Yep. That sums things up nicely. I will add that marker for its MC has one thing that the great majority of I-O biotechs this size don't have. Lots of CRs. The treatment is active with no side effects of consequence. How often has that happened before with cancer treatments? Never.
Yes. Yes. Yes. They should partner. Complimentary technologies. CAR-T/NK is like shooting a bullet, Multi-TAA is like shotgun pellets. If you want to make sure you kill the tumor, use both.
I think we're here because the science is just not as sexy as multi-edited CAR-T. However, multi-TAA actually seems to work and the 2 treatments are not mutually exclusive. This is one of those biotechs that will not rise on hype. It must show more proof of activity until it can simply not be dismissed.
What are you talking about?
In the presentation PH made the new claim that PC responses "correlated perfectly" with patients who demonstrated epitope spreading. Prior to this claim they had only shown epitope expansion had occurred in some responding patients but did not correlate responses with epitope expansion (i.e it might have otherwise occurred in all patients and had no impact on tumor response). If what he claimed is true, this strongly suggests cause and effect and, thus, activity of multi-TAA in PC in the context of chemotherapy.
Furthermore, he claimed 9/15 CRs in the lymphoma group with no relapses. That again, if true, is amazing, especially for a non toxic treatment. In the presentation on the website I did not see this high # of CRs, so either PH is wrong or more CRs have occurred and this is new. Please correct me if I'm wrong here.
yep. I'd say that sums up biotech investing pretty well. You have to do a ton of research to come out ahead. Then you need a bit of luck as well.
Your point is excellent. Furthermore, multi-TAA has cured patients of resistant hematologic cancers. Something is amiss here. Either the company is a total fake or the selling is way way overdone for a failed ovarian cancer trial and a technical delay in starting a Multi-TAA trial. Multi-TAA is the one and only reason I invested here. Vaccines have a dismal record in I-O. The AML trial will proceed as we already know Multi-TAA is safe. Unless our management is totally incompetent, they should be able to resolve the issue quickly.
I have said if the results aren't fabricated, the company is way undervalued and is a screaming buy at this point. Personally, I have never seen fabrication of clinical results by a biotech company, but I suppose there are examples. More prone to occur with preclinical studies. That said, CRs are CRs and I think someone would end up in jail if what Balyor clinicians have reported is not real.
No - I don't think the data is fabricated and, yes, I think MRKR is way undervalued at this price. I bought more yesterday and will continue adding if it goes down further.
I think it's reasonable to expect a major partnership here. Multi-TAA is the perfect adjuvant treatment. It's active in multiple cancers and it is not physiologically or financially toxic. Just my opinion.
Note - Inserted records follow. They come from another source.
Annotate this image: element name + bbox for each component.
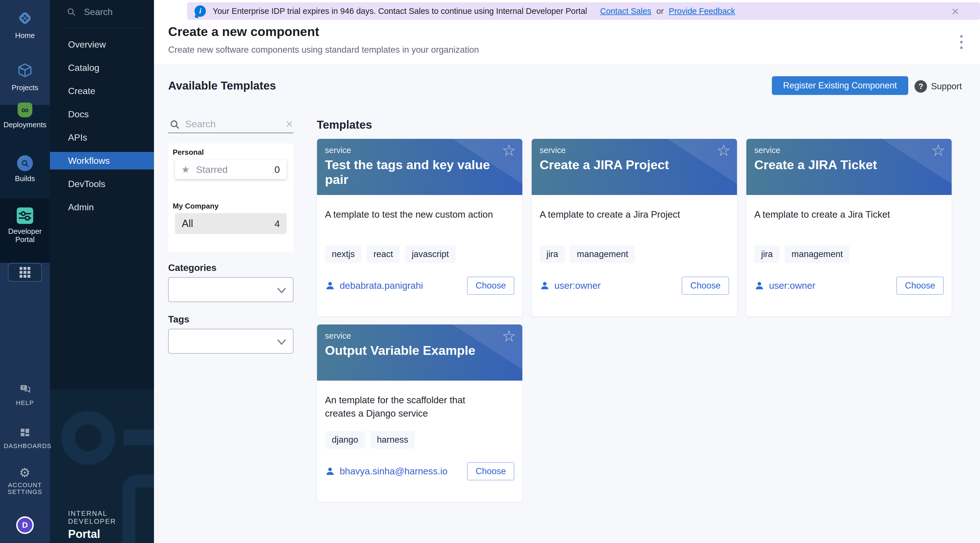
sidebar-search[interactable]: Search bbox=[66, 7, 113, 17]
sidebar-item-overview[interactable]: Overview bbox=[50, 33, 154, 56]
sidebar-item-docs[interactable]: Docs bbox=[50, 103, 154, 126]
rail-item-label: DASHBOARDS bbox=[4, 443, 46, 449]
sidebar-item-apis[interactable]: APIs bbox=[50, 126, 154, 149]
card-tags: django harness bbox=[325, 431, 415, 449]
choose-button[interactable]: Choose bbox=[467, 276, 514, 295]
owner-link[interactable]: debabrata.panigrahi bbox=[325, 280, 423, 291]
rail-item-label: Home bbox=[15, 32, 35, 40]
card-title: Test the tags and key value pair bbox=[325, 157, 497, 187]
rail-item-account-settings[interactable]: ⚙ ACCOUNT SETTINGS bbox=[0, 467, 50, 495]
filters-panel: × Personal ★ Starred 0 My Company All 4 … bbox=[168, 116, 293, 354]
person-icon bbox=[325, 281, 335, 291]
deployments-infinity-icon: ∞ bbox=[18, 103, 32, 117]
categories-label: Categories bbox=[168, 262, 293, 273]
provide-feedback-link[interactable]: Provide Feedback bbox=[669, 6, 735, 16]
star-outline-icon[interactable]: ☆ bbox=[931, 141, 945, 160]
home-icon bbox=[17, 10, 33, 28]
sidebar-item-create[interactable]: Create bbox=[50, 79, 154, 103]
templates-heading: Templates bbox=[317, 119, 952, 131]
banner-links: Contact Sales or Provide Feedback bbox=[600, 6, 735, 16]
tags-label: Tags bbox=[168, 314, 293, 325]
rail-item-projects[interactable]: Projects bbox=[0, 62, 50, 92]
sidebar-item-workflows[interactable]: Workflows bbox=[50, 152, 154, 170]
sidebar-item-devtools[interactable]: DevTools bbox=[50, 172, 154, 195]
module-rail: Home Projects ∞ Deployments Builds Devel… bbox=[0, 0, 50, 543]
card-tags: jira management bbox=[539, 245, 635, 263]
rail-item-home[interactable]: Home bbox=[0, 10, 50, 40]
card-title: Output Variable Example bbox=[325, 343, 497, 358]
sidebar-menu: Overview Catalog Create Docs APIs Workfl… bbox=[50, 33, 154, 219]
sidebar-item-admin[interactable]: Admin bbox=[50, 195, 154, 219]
rail-item-label: Developer Portal bbox=[8, 227, 42, 243]
categories-select[interactable] bbox=[168, 277, 293, 302]
person-icon bbox=[539, 281, 550, 291]
star-outline-icon[interactable]: ☆ bbox=[717, 141, 731, 160]
watermark-bar bbox=[124, 430, 154, 445]
gear-icon: ⚙ bbox=[19, 467, 31, 479]
owner-name: bhavya.sinha@harness.io bbox=[340, 466, 447, 477]
card-footer: user:owner Choose bbox=[754, 274, 944, 297]
section-title: Available Templates bbox=[168, 79, 276, 92]
card-title: Create a JIRA Project bbox=[539, 157, 711, 172]
rail-item-deployments[interactable]: ∞ Deployments bbox=[0, 103, 50, 129]
rail-item-dashboards[interactable]: DASHBOARDS bbox=[0, 427, 50, 449]
search-icon bbox=[66, 7, 76, 17]
template-card: service Test the tags and key value pair… bbox=[317, 138, 523, 317]
module-switcher-button[interactable] bbox=[8, 263, 42, 282]
star-outline-icon[interactable]: ☆ bbox=[502, 327, 516, 345]
owner-name: debabrata.panigrahi bbox=[340, 280, 423, 291]
starred-filter-row[interactable]: ★ Starred 0 bbox=[175, 160, 287, 179]
star-filled-icon: ★ bbox=[181, 164, 190, 175]
all-filter-row[interactable]: All 4 bbox=[175, 213, 287, 234]
question-icon: ? bbox=[915, 80, 927, 93]
chevron-down-icon bbox=[277, 287, 287, 294]
watermark-circle bbox=[61, 411, 115, 465]
register-existing-component-button[interactable]: Register Existing Component bbox=[772, 76, 908, 95]
owner-link[interactable]: user:owner bbox=[539, 280, 601, 291]
portal-brand: INTERNAL DEVELOPER Portal bbox=[68, 510, 154, 540]
brand-line1: INTERNAL DEVELOPER bbox=[68, 510, 154, 526]
info-icon: i bbox=[194, 5, 206, 17]
choose-button[interactable]: Choose bbox=[896, 276, 944, 295]
clear-search-icon[interactable]: × bbox=[286, 116, 293, 132]
template-search-input[interactable] bbox=[185, 117, 279, 131]
sidebar-divider bbox=[66, 28, 143, 28]
rail-item-developer-portal[interactable]: Developer Portal bbox=[0, 208, 50, 243]
template-card: service Create a JIRA Project ☆ A templa… bbox=[531, 138, 737, 317]
owner-link[interactable]: user:owner bbox=[754, 280, 815, 291]
app-window: Home Projects ∞ Deployments Builds Devel… bbox=[0, 0, 980, 543]
star-outline-icon[interactable]: ☆ bbox=[502, 141, 516, 160]
support-button[interactable]: ? Support bbox=[915, 80, 962, 93]
tag-pill: django bbox=[325, 431, 365, 449]
choose-button[interactable]: Choose bbox=[467, 462, 514, 480]
owner-link[interactable]: bhavya.sinha@harness.io bbox=[325, 466, 447, 477]
brand-line2: Portal bbox=[68, 528, 154, 540]
rail-item-label: ACCOUNT SETTINGS bbox=[4, 482, 46, 495]
tag-pill: jira bbox=[539, 245, 565, 263]
tag-pill: jira bbox=[754, 245, 780, 263]
projects-box-icon bbox=[17, 62, 33, 80]
tags-select[interactable] bbox=[168, 329, 293, 354]
ownership-filter-card: Personal ★ Starred 0 My Company All 4 bbox=[168, 143, 293, 252]
rail-item-label: Deployments bbox=[3, 121, 46, 129]
rail-item-builds[interactable]: Builds bbox=[0, 155, 50, 183]
tag-pill: javascript bbox=[405, 245, 456, 263]
rail-item-label: Builds bbox=[15, 175, 35, 183]
banner-close-icon[interactable]: × bbox=[951, 3, 959, 19]
template-search: × bbox=[168, 116, 293, 133]
page-title: Create a new component bbox=[168, 24, 319, 39]
sidebar-item-catalog[interactable]: Catalog bbox=[50, 56, 154, 79]
support-label: Support bbox=[931, 81, 962, 92]
card-footer: user:owner Choose bbox=[539, 274, 729, 297]
more-options-button[interactable] bbox=[958, 33, 964, 51]
user-avatar[interactable]: D bbox=[16, 516, 34, 534]
rail-item-label: HELP bbox=[4, 400, 46, 406]
choose-button[interactable]: Choose bbox=[682, 276, 729, 295]
contact-sales-link[interactable]: Contact Sales bbox=[600, 6, 651, 16]
starred-label: Starred bbox=[196, 164, 228, 175]
card-description: An template for the scaffolder that crea… bbox=[325, 394, 484, 420]
rail-item-help[interactable]: ? HELP bbox=[0, 383, 50, 406]
person-icon bbox=[754, 281, 765, 291]
starred-count: 0 bbox=[275, 164, 280, 175]
card-tags: jira management bbox=[754, 245, 850, 263]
I'm not convinced that MRKR management has its act totally together yet, however, there's no getting around the hard fact that Multi-TAA produces CRs in heavily pretreated lymphoma patients and it induces antigen.epitope spreading in both hematological and solid tumors. That was all achieved with negligible toxicity. Have any idea how rare that is in I-O or oncology in general?
The platform works and is non toxic. Period. Perfect for combination treatments. This company will either gain traction with cash infusion partnerships or get bought IMO.
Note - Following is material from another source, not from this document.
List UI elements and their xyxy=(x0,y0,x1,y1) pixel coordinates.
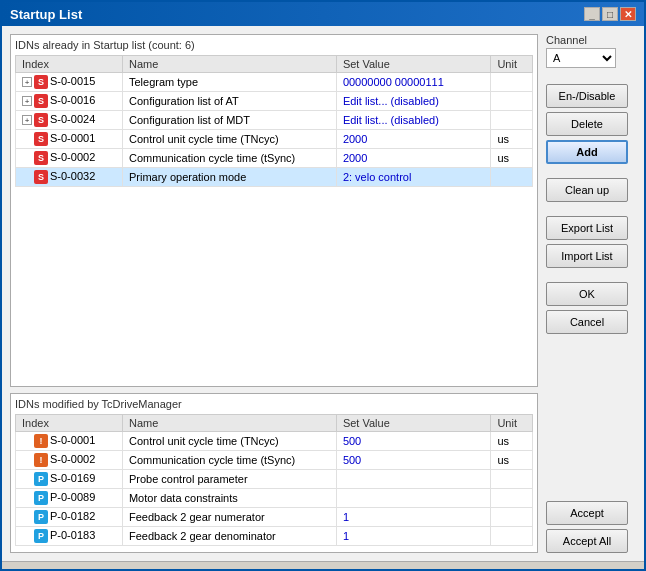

The best thing MRKR has going for it is stand alone CRs in some hematologic malignancies and clear evidence of antigen/epitope spreading in hematologic and solid tumors. Now they need to start combining the treatment with other immunotherapy treatments that work such as anti-PD1 and anti-CTLA4 to go for synergism. Multi-TAA has no side effects so the combos should be as safe as the checkpoint blockers. What's the hold up? Why doesn't Baylor do this?
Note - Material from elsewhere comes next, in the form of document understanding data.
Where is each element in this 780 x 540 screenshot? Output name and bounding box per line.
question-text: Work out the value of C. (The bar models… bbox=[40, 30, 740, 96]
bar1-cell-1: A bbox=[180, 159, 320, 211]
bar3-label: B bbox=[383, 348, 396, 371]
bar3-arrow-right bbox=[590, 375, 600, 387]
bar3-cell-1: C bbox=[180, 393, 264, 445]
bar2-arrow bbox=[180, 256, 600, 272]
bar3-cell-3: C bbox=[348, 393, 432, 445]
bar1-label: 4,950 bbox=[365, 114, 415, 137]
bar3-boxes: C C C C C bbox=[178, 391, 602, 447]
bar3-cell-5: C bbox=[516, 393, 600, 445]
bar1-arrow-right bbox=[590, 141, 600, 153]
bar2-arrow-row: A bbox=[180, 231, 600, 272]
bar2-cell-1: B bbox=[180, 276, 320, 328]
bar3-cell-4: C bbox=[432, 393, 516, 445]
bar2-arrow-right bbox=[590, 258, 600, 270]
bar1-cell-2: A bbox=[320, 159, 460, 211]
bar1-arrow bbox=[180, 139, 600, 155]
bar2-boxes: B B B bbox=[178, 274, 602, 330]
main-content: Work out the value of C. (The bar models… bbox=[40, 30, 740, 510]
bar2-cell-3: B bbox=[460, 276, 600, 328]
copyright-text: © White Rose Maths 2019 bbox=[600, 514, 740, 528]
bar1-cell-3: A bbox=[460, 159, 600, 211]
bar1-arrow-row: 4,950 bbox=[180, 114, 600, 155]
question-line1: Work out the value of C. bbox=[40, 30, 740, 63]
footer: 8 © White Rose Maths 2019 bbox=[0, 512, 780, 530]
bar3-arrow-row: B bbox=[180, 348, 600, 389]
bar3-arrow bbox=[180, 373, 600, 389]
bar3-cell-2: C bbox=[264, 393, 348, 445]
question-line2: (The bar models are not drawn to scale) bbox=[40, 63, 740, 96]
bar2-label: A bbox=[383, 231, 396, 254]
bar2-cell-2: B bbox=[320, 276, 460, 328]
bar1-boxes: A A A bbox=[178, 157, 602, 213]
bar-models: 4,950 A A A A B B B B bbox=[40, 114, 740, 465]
Thanks for sharing this information and good luck. I too would sign up for multi-TAA if I was in your situation. Stay well.
It depends. If the vaccine is producing complete regression of the in situ disease in a significant percentage of patients, it's likely not overhyped. We just don't know until we see a presentation of the data. Believe me, I want to see this work, but vaccines have a very long history of failure in I-O with the exception of those directed against tumor associated viruses. That may be about to change with checkpoint blockade combinations with vaccines. We need to keep expectations in check here until we see some real data.
I think this is interesting but a bit overhyped at this stage. They apparently saw some inflammatory markers (TILs?) in her post vaccine biopsy specimen that were not there in her original biopsy I presume. That's interesting and could translate to lower recurrence but we're not there yet. We definitely need to see some data from MRKR.
Also the question is whether checkpoint blockade would enhance this vaccination in patients with high recurrence risk.
If the vaccine consistently turns a 'cold' tumor into a 'hot' tumor, it will likely translate to real survival benefit, especially in the context of checkpoint blockade.
We did. I just don't think he was officially outed. Didn't take a genius to connect the dots though.
Ha You outed him, but today is national outing day He is the most knowledgable guy on these MBs.
Redplate should know. Check out his background from his past posts on yahoo.
PS You're right that the future is in combinations. Trick is to find combos that don't stack on toxicity. I think Multi-TAA + Darzalex would be a good choice, since we have already shown some activity in MM and Multi-TAA has no toxicity. My guess is we would see durable responses with Darzalex via the multi targeting. I would think J&J would jump on this.
Yes! Correct! J&J is even better, since MRKR is now located in the J&J incubator. I was thinking of Revlimid.
I posted this before Phantom Lord, but if I was PH, I would approach Celgene about a Darzalex/Multi-TAA trial in MM. Minimal risk, maximal response duration. Thoughts?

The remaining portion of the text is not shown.